SUPPLIED INFORMATION:
------------------------------------------------------------------------

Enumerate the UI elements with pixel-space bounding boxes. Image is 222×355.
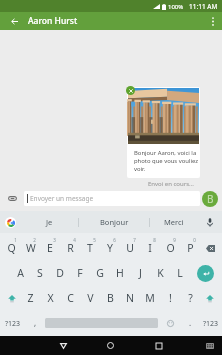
button[interactable]: Bonjour bbox=[79, 211, 149, 233]
staticText: ? bbox=[188, 291, 193, 305]
button[interactable]: A bbox=[11, 259, 30, 285]
button[interactable]: Switch keyboard bbox=[202, 336, 218, 355]
staticText: 4 bbox=[73, 237, 76, 243]
staticText: B bbox=[207, 192, 214, 206]
staticText: Merci bbox=[164, 217, 184, 227]
button[interactable]: Bonjour Aaron, voici la photo que vous v… bbox=[127, 87, 200, 178]
button[interactable]: 3 bbox=[40, 233, 60, 259]
staticText: D bbox=[56, 266, 64, 280]
staticText: 100% bbox=[168, 3, 184, 11]
staticText: V bbox=[87, 291, 94, 305]
button[interactable]: Enter bbox=[190, 259, 220, 285]
staticText: , bbox=[34, 317, 37, 328]
staticText: 5 bbox=[93, 237, 96, 243]
button[interactable]: Shift bbox=[2, 285, 21, 311]
staticText: M bbox=[145, 291, 155, 305]
button[interactable]: H bbox=[110, 259, 130, 285]
staticText: K bbox=[157, 266, 164, 280]
button[interactable]: Recent apps bbox=[150, 336, 167, 355]
staticText: B bbox=[107, 291, 114, 305]
staticText: C bbox=[67, 291, 74, 305]
button[interactable]: Send bbox=[202, 191, 218, 207]
staticText: H bbox=[116, 266, 124, 280]
staticText: 7 bbox=[133, 237, 136, 243]
button[interactable]: K bbox=[150, 259, 170, 285]
staticText: Je bbox=[46, 217, 53, 227]
button[interactable]: Backspace bbox=[200, 233, 220, 259]
staticText: F bbox=[77, 266, 83, 280]
staticText: Q bbox=[7, 241, 16, 255]
button[interactable]: 5 bbox=[80, 233, 100, 259]
button[interactable]: Voice input bbox=[197, 211, 222, 233]
button[interactable]: 9 bbox=[160, 233, 180, 259]
staticText: U bbox=[126, 241, 134, 255]
button[interactable]: ?123 bbox=[0, 311, 25, 336]
button[interactable]: 6 bbox=[100, 233, 120, 259]
button[interactable]: X bbox=[40, 285, 60, 311]
button[interactable]: 1 bbox=[2, 233, 21, 259]
button[interactable]: Attach file bbox=[0, 186, 24, 211]
staticText: 11:11 AM bbox=[189, 2, 218, 11]
staticText: Envoyer un message bbox=[30, 194, 94, 203]
staticText: ?123 bbox=[203, 319, 219, 329]
staticText: Bonjour Aaron, voici la photo que vous v… bbox=[134, 149, 198, 173]
button[interactable]: ?123 bbox=[199, 311, 222, 336]
button[interactable]: F bbox=[70, 259, 90, 285]
staticText: Z bbox=[27, 291, 34, 305]
staticText: 6 bbox=[113, 237, 116, 243]
staticText: 8 bbox=[153, 237, 156, 243]
button[interactable]: N bbox=[120, 285, 140, 311]
button[interactable]: Cancel sending bbox=[126, 86, 135, 95]
staticText: N bbox=[126, 291, 134, 305]
button[interactable]: Back bbox=[0, 12, 28, 30]
staticText: P bbox=[187, 241, 194, 255]
button[interactable]: Z bbox=[21, 285, 40, 311]
button[interactable]: . bbox=[182, 311, 199, 336]
button[interactable]: D bbox=[50, 259, 70, 285]
staticText: S bbox=[37, 266, 43, 280]
button[interactable]: Google search bbox=[0, 211, 20, 233]
staticText: I bbox=[148, 241, 152, 255]
staticText: 3 bbox=[53, 237, 56, 243]
staticText: W bbox=[26, 241, 36, 255]
staticText: E bbox=[47, 241, 53, 255]
staticText: Y bbox=[107, 241, 113, 255]
button[interactable]: J bbox=[130, 259, 150, 285]
button[interactable]: , bbox=[25, 311, 45, 336]
staticText: A bbox=[17, 266, 24, 280]
staticText: ?123 bbox=[5, 319, 21, 329]
button[interactable]: B bbox=[100, 285, 120, 311]
button[interactable]: Back bbox=[55, 336, 72, 355]
staticText: ! bbox=[169, 291, 172, 305]
button[interactable]: 8 bbox=[140, 233, 160, 259]
button[interactable]: Envoyer un message bbox=[24, 191, 200, 206]
button[interactable]: 2 bbox=[21, 233, 40, 259]
staticText: G bbox=[96, 266, 104, 280]
staticText: L bbox=[177, 266, 183, 280]
button[interactable]: ? bbox=[180, 285, 200, 311]
staticText: J bbox=[139, 266, 142, 280]
button[interactable]: ! bbox=[160, 285, 180, 311]
button[interactable]: Merci bbox=[150, 211, 197, 233]
staticText: 9 bbox=[173, 237, 176, 243]
staticText: 0 bbox=[193, 237, 196, 243]
staticText: 1 bbox=[14, 237, 17, 243]
button[interactable]: S bbox=[30, 259, 50, 285]
button[interactable]: L bbox=[170, 259, 190, 285]
button[interactable]: 4 bbox=[60, 233, 80, 259]
button[interactable]: 0 bbox=[180, 233, 200, 259]
button[interactable]: Emoji bbox=[158, 311, 182, 336]
button[interactable]: More options bbox=[204, 12, 222, 30]
button[interactable]: M bbox=[140, 285, 160, 311]
button[interactable]: Je bbox=[20, 211, 78, 233]
button[interactable]: Home bbox=[102, 336, 119, 355]
button[interactable]: V bbox=[80, 285, 100, 311]
button[interactable]: 7 bbox=[120, 233, 140, 259]
staticText: T bbox=[87, 241, 93, 255]
button[interactable]: C bbox=[60, 285, 80, 311]
button[interactable]: G bbox=[90, 259, 110, 285]
staticText: Aaron Hurst bbox=[28, 15, 78, 27]
staticText: 2 bbox=[33, 237, 36, 243]
button[interactable]: Shift bbox=[200, 285, 220, 311]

------------------------------------------------------------------------

YOUR TASK:
Scan the listing above and copy all lines containing the word "Envoyer".

PROBLEM SOLUTION:
staticText: Envoyer un message bbox=[30, 194, 94, 203]
button[interactable]: Envoyer un message bbox=[24, 191, 200, 206]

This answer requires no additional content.